65. Little Hand Save Us

375 84 10
                                    


Bel berbunyi, tepat pukul sepuluh pagi. Selama hidup, Leon tidak pernah merasa bahagia luar biasa setelah mendengar lonceng tanda istirahat seperti yang baru saja terjadi. Sebab, kurang lebih dari 30 menit yang lalu, ia mati-matian, menyelinap, mencuri-curi untuk menyembunyikan tangan yang dengan terang memegang ponsel di bawah meja, menyaksikan dan mendengarkan lewat earphones saat ayahnya berhadapan dengan sepuluh wartawan untuk menuntaskan kontroversi sialan.

Belum terlambat. Secara otomatis, Leon menyusun rencana. Huh. Jika saja Mis Kendal adalah guru yang menyebalkan, Leon sudah pasti kabur dari kelas, tapi sayang, wanita berkacamata dan berpoles lipstik merah muda itu adalah idaman para pelajar, jadi Leon mengurungkan niat berbuat keributan.

"Dek. Mau ikut rencana kakak?" Lily yang membereskan buku di bangku paling depan lantas menoleh karena ucapan Leon menggugah selera.

Rencana?

Apakah Lily akan menjadi keren seperti kakaknya ini. Gadis itu sangat ingat jika Leon bukan kakak yang biasa saja, banyak rahasia, pun mempunyai kecerdasan di atas rata-rata.

Lily menggangguk semangat. "Mau." jawabnya.

Leon mendekat serta berbisik di depan telinga Lily. "Kita kabur dari sekolah. Ada sesuatu yang mendesak. Berkaitan dengan mommy, gawat."

"No." Lily spontan menjawab. Kabur bukan ide bagus. "Banyak bodyguard di luar, mereka bukan lawan kita kak. Otak boleh encer, tenaga, huh, You sure you can handle it?"

Leon menggaruk kepala. Iya juga. "Tapi, ini benar-benar mendesak."

"Just tell me, bro!! Ada apa? Situasinya bagaimana?"

Fine. Leon sepertinya harus menjelaskan sedari awal.

Earphones ditempelkan di telinga Lily, tangan Leon menggulir layar ponsel. "Situasinya sangat mendukung. Mengaku sebagai anak daddy, agar masalah beres, aku cukup pusing melihat daddy dan mommy."

Lily terkena serangan panik.

Bagiamana bisa.

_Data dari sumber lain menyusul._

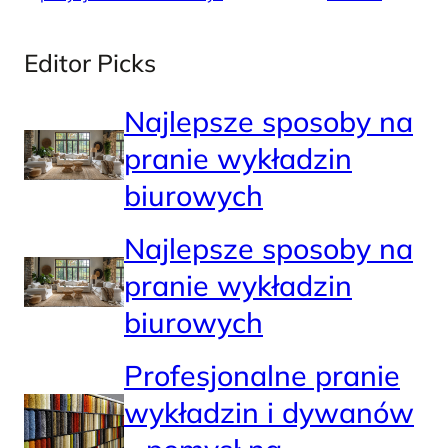
Editor Picks
Najlepsze sposoby na
pranie wykładzin
biurowych
Najlepsze sposoby na
pranie wykładzin
biurowych
Profesjonalne pranie
wykładzin i dywanów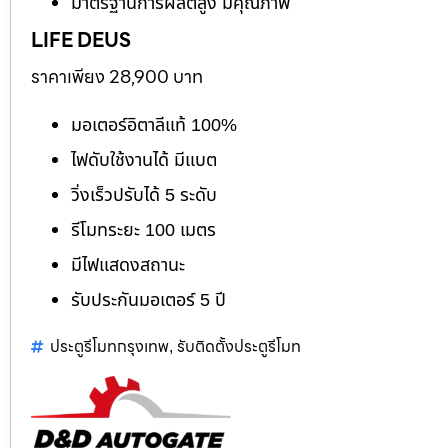
มาตรฐานการผลิตสูง มีคุณภาพ
LIFE DEUS
ราคาเพียง 28,900 บาท
มอเตอร์อิตาลีแท้ 100%
ไฟดับใช้งานได้ มีแบต
วิ่งเร็วปรับได้ 5 ระดับ
รีโมทระยะ 100 เมตร
มีไฟแสดงสถานะ
รับประกันมอเตอร์ 5 ปี
ประตูรีโมทกรุงเทพ
รับติดตั้งประตูรีโมท
,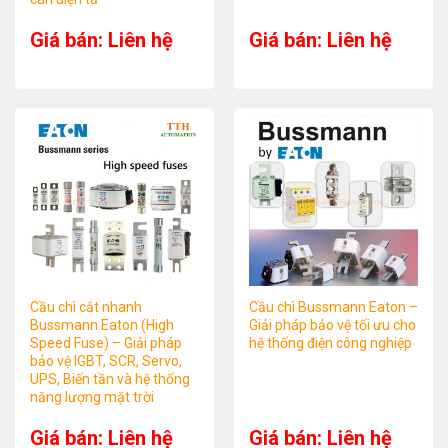
Giá bán: Liên hệ
Giá bán: Liên hệ
Cầu chì cắt nhanh
Cầu chì Bussmann Eaton –
Bussmann Eaton (High
Giải pháp bảo vệ tối ưu cho
Speed Fuse) – Giải pháp
hệ thống điện công nghiệp
bảo vệ IGBT, SCR, Servo,
UPS, Biến tần và hệ thống
năng lượng mặt trời
Giá bán: Liên hệ
Giá bán: Liên hệ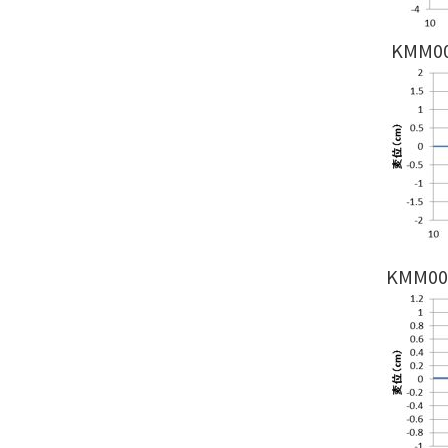
KMM
KMM0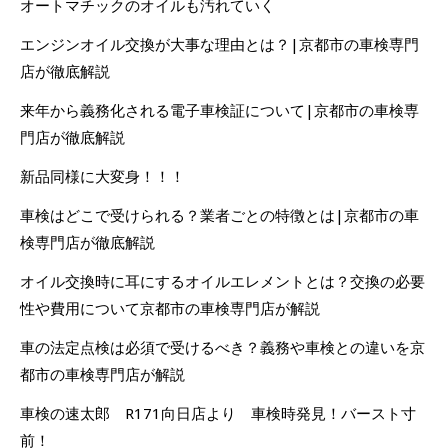
オートマチックのオイルも汚れていく
エンジンオイル交換が大事な理由とは？|京都市の車検専門
店が徹底解説
来年から義務化される電子車検証について|京都市の車検専
門店が徹底解説
新品同様に大変身！！！
車検はどこで受けられる？業者ごとの特徴とは|京都市の車
検専門店が徹底解説
オイル交換時に耳にするオイルエレメントとは？交換の必要
性や費用について京都市の車検専門店が解説
車の法定点検は必須で受けるべき？義務や車検との違いを京
都市の車検専門店が解説
車検の速太郎 R171向日店より 車検時発見！バースト寸
前！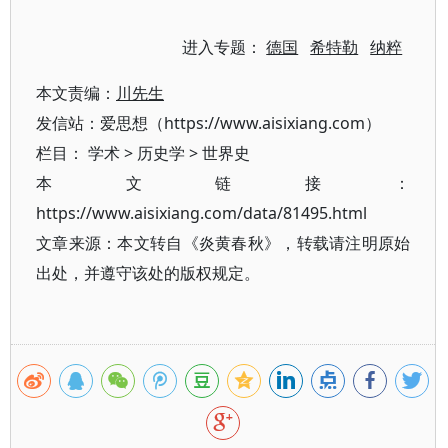
进入专题：
德国
希特勒
纳粹
本文责编：
川先生
发信站：爱思想（https://www.aisixiang.com）
栏目：
学术
>
历史学
>
世界史
本文链接：
https://www.aisixiang.com/data/81495.html
文章来源：本文转自《炎黄春秋》，转载请注明原始
出处，并遵守该处的版权规定。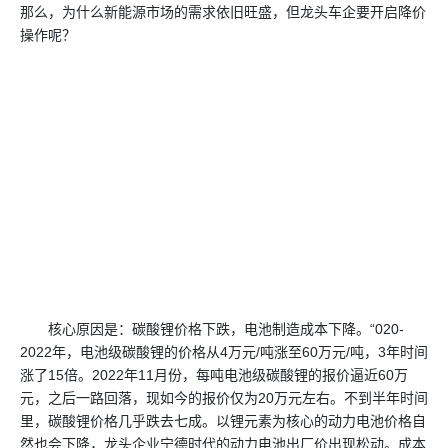
那么，为什么新能源市场的需求依旧旺盛，但龙头车企要开启降价
操作呢？
核心原因是：碳酸锂价格下跌，电池制造成本下降。“020-
2022年，电池级碳酸锂的价格从4万元/吨涨至60万元/吨，3年时间
涨了15倍。2022年11月份，每吨电池级碳酸锂的报价逼近60万
元，之后一路回落，现如今的报价仅为20万元左右。不到半年时间
里，碳酸锂价格几乎跌去七成。以锂元素为核心的动力电池价格自
然也会下降，龙头企业宁德时代的动力电池出厂价出现松动。成本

Hei. Ini bukanlah hal yang mudah untuk dilakukan. Lily membayangkan datang ke tempat itu, membicarakan omong kosong beserta mengaku sebagai anak dari Vee Kanesh Bellamy meski memang ia adalah anaknya. Mungkin itu terlihat mudah, tapi tidak, Lily tidak bisa.

"Nggak, kak. Lily nggak mau."

"Apa lagi? Jika bukan kita, daddy tidak akan pernah bisa, Dek. Trust me. Itu yang daddy mau, tapi tidak diberi izin oleh mommy."

"Mommy punya alasan, Kak." satu sanggahan tersampaikan.

"Apa? Sejauh ini alasan mommy karena kita."

Lily memegang kepala. Dibelakang sana, agak jauh ada Rachel yang duduk di bangku. Sampai kapanpun Lily tidak bisa menyakiti hati orang lain. Meski Lily sangat ingin pergi bebas tanpa menggunakan atribut seperti ninja bersama ayahnya, tapi ia tak begitu tega kepada gadis yang tahu-tahu sudah berjalan pelan mendekatinya.

"Aaakh. Rachel lepas." Lily berteriak.

Akibat pekikan luar biasa dari Lily, praktis membuat semua murid berkumpul menyaksikan keributan. Rachel dengan terang menjambak rambut Lily yang terkepang kuda. Sumpah demi hak asasi rambut yang tak boleh terpisah dengan kepala, Lily merasakan pening yang luar biasa.

"Kau merebut papaku, Lily."

What the.... Lily sebenarnya ingin mengumpat, atau ingin membalas jambakan, tapi ia mengurungkan niat itu, sebab jika Lily sudah bertindak, sudah dipastikan Rachel hanya akan babak belur setelah ini.